Google Systems Design - Code Deployment¶
Must be global and fast
Deployment from master to global¶
Questions asked:
* Assume it has already been tested and reviewed.
* No. of machines: 100,000's of machines all over the world in n number of regions.
* Is it internal or external service?
* Since it is internal, is it OK with a lower levels of availability?
* Deployment system must be reliable enough to rollback and roll forward.
* 30 minutes for entire deployment?
* All deployments must end up in terminal state, failed or success.
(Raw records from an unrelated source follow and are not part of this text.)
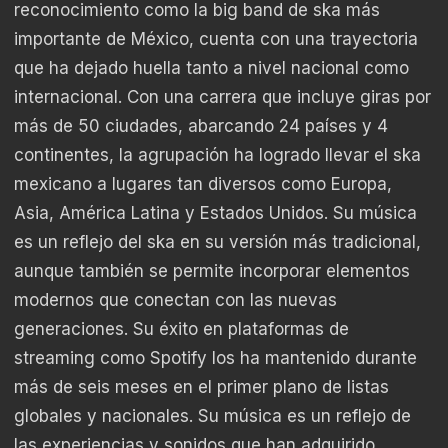
reconocimiento como la big band de ska más
importante de México, cuenta con una trayectoria
que ha dejado huella tanto a nivel nacional como
internacional. Con una carrera que incluye giras por
más de 50 ciudades, abarcando 24 países y 4
continentes, la agrupación ha logrado llevar el ska
mexicano a lugares tan diversos como Europa,
Asia, América Latina y Estados Unidos. Su música
es un reflejo del ska en su versión más tradicional,
aunque también se permite incorporar elementos
modernos que conectan con las nuevas
generaciones. Su éxito en plataformas de
streaming como Spotify los ha mantenido durante
más de seis meses en el primer plano de listas
globales y nacionales. Su música es un reflejo de
las experiencias y sonidos que han adquirido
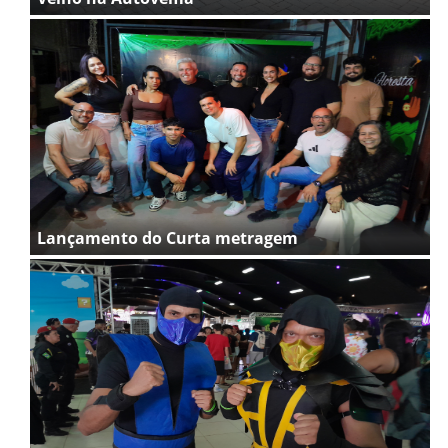
Lançamento do Curta metragem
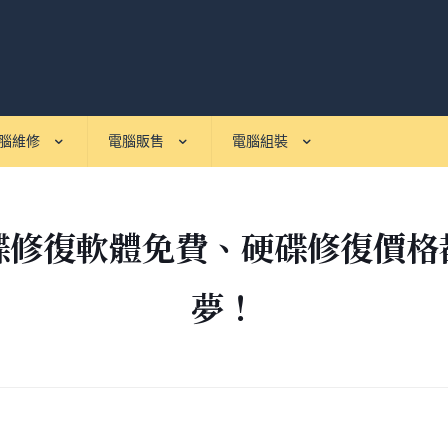
腦維修
電腦販售
電腦組裝
碟修復軟體免費、硬碟修復價格
夢！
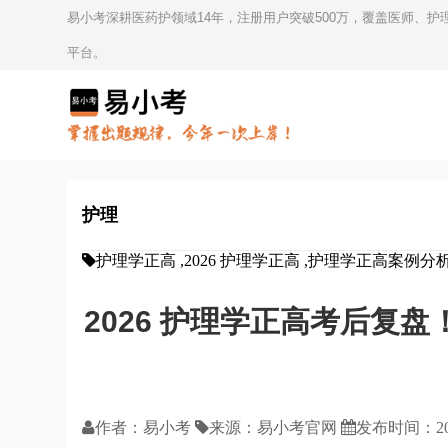
易小考深耕医药护领域14年，注册用户突破500万，覆盖医师、
平台。
护理
护理学正高 ,2026 护理学正高 ,护理学正高案例
2026 护理学正高考后复
作者：易小考
来源：
易小考官网
发布时间：
2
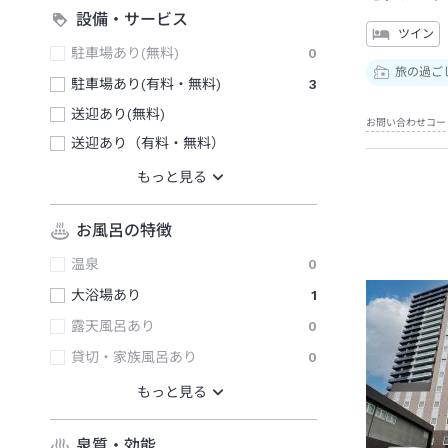
設備・サービス
ツイン
駐車場あり(無料)
0
旅の過ご
駐車場あり(有料・無料)
3
送迎あり(無料)
お問い合わせコー
送迎あり（有料・無料）
お風呂の特徴
温泉
0
大浴場あり
1
露天風呂あり
0
貸切・家族風呂あり
0
泉質・効能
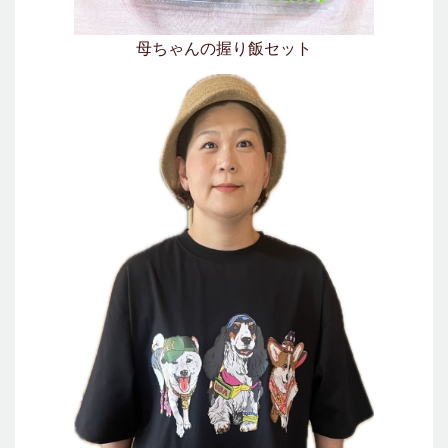
母ちゃんの握り飯セット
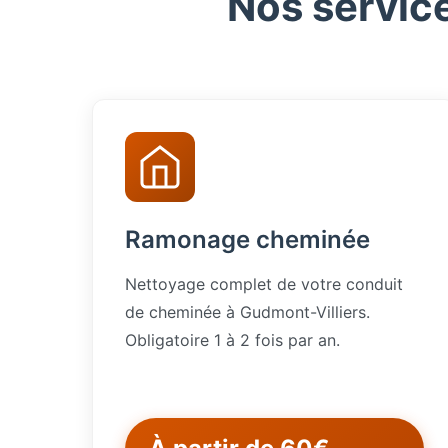
Nos servic
Ramonage cheminée
Nettoyage complet de votre conduit
de cheminée à Gudmont-Villiers.
Obligatoire 1 à 2 fois par an.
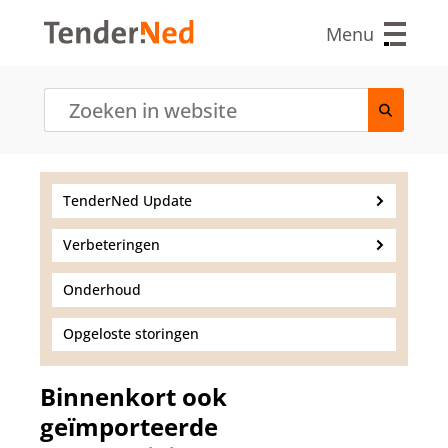
O
v
Menu
e
r
s
l
a
a
n
e
TenderNed Update
n
n
Verbeteringen
a
a
r
Onderhoud
d
e
Opgeloste storingen
i
n
h
Binnenkort ook
o
geïmporteerde
u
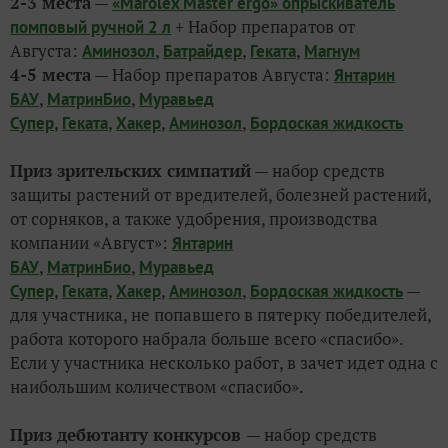
2-3 места
—
«Marolex Master ergo» опрыскиватель
+ Набор препаратов от
помповый ручной 2 л
Августа:
,
,
,
Аминозол
Батрайдер
Геката
Магнум
4-5 места
— Набор препаратов Августа:
Янтарин
,
,
БАУ
МатринБио
Муравьед
,
,
,
,
Супер
Геката
Хакер
Аминозол
Бордоская жидкость
Приз зрительских симпатий
— набор средств
защиты растений от вредителей, болезней растений,
от сорняков, а также удобрения, производства
компании «Август»:
Янтарин
,
,
БАУ
МатринБио
Муравьед
,
,
,
,
—
Супер
Геката
Хакер
Аминозол
Бордоская жидкость
для участника, не попавшего в пятерку победителей,
работа которого набрала больше всего «спасибо».
Если у участника несколько работ, в зачет идет одна с
наибольшим количеством «спасибо».
Приз дебютанту конкурсов
— набор средств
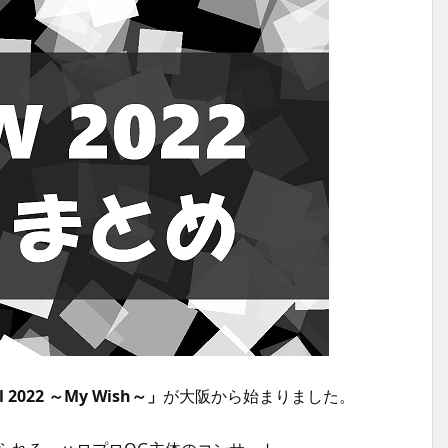
al 2022 ～My Wish～」
が大阪から始まりました。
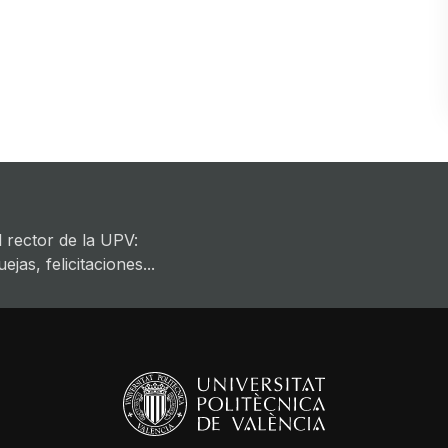
 rector de la UPV:
jas, felicitaciones...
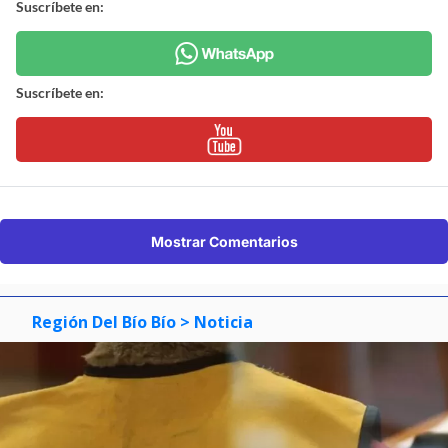
Suscríbete en:
Suscríbete en:
Mostrar Comentarios
Región Del Bío Bío
> Noticia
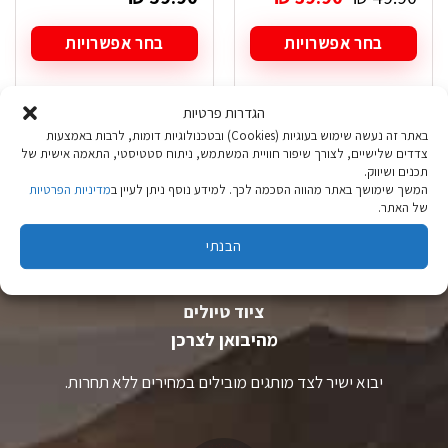
המקורי
הנוכחי
היה:
הוא:
בחר אפשרויות
בחר אפשרויות
₪ 39.90.
₪ 49.90.
למוצר
למוצר
זה
זה
יש
יש
הגדרות פרטיות
מספר
מספר
באתר זה נעשה שימוש בעוגיות (Cookies) ובטכנולוגיות דומות, לרבות באמצעות
סוגים.
סוגים.
צדדים שלישיים, לצורך שיפור חוויית המשתמש, ניתוח סטטיסטי, התאמה אישית של
ניתן
ניתן
תכנים ושיווק.
לבחור
לבחור
המשך שימושך באתר מהווה הסכמה לכך. למידע נוסף ניתן לעיין ב
מדיניות הפרטיות
את
את
של האתר.
האפשרויות
האפשרויות
בעמוד
בעמוד
הבנתי
המוצר
המוצר
ציוד טיולים
מהיבואן לצרכן
יבוא ישיר לצד מותגים מובילים במחירים ללא תחרות.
* Availability target is 99 or 99.9%
* How big are the binaries? Say 10GB.
Requirements
* Trigger build
* Builds the binary
* Deploys the binary effeciently
*
Actions
* Trigger build using SHA from commits
* Commits are FIFO to create binaries
* Want to persist the status of builds in case of system disaster
* For a very long time, do not leave in memory
* Maybe use SQL queue
* Jobs Table Description
* Autogenerated ID
* Name
* Creation time
* Commit SHA
* Status
* Queued
* Processing
* Fail
* Success
* Cancelled
* Building Node Name
* Last HeartBeat
* Binary Hash
* SQL gives **ACID** transactions to make sure the builds are concurrency safe
* You can write the SQL query to make sure no jobs are currently processing
* `select * from jobs where status="queued" order by created asc limit 1`
* `BEGIN TRANSACTION; update jobs set status="processing" where id=_id; COMMIT`
* Use way to make health check on the bulding node
* Nodes update heartbeat in the table
* Set a max timeout for non-response of the heartbeat
* If node is timed out but still building, it can check at end of build that is markd as failed and maybe send an alert to refine the system
* Estimate size of build system in nodes
* Requirements * 5000 builds per day, 15m per build
* Ask what are worst case scenarios for builds happening at once. **5000 builds per day don't come evenly**
* Estimation _if even_ 24hrs*60m/15m = 96
* 5000/96 = 52 nodes
* Padding: 20% = 63 nodes
* Each node can download the entire source code and apply incremental patches if needed, when needed
* Builds the binary
* Before marking build as succesful
* Make sure the binary is in local blob storage
* Update tables/deployment managers in other regions to know that there is a binary that is built and ready to be copied, maybe give binary blob location
* Store binary in blob storage
* Can't have 100k machines downloading binary from blobs
* Best to use peer-to-peer networking, like bittorrent
* Deploys the binary effeciently
* How do the peers know to download a new file?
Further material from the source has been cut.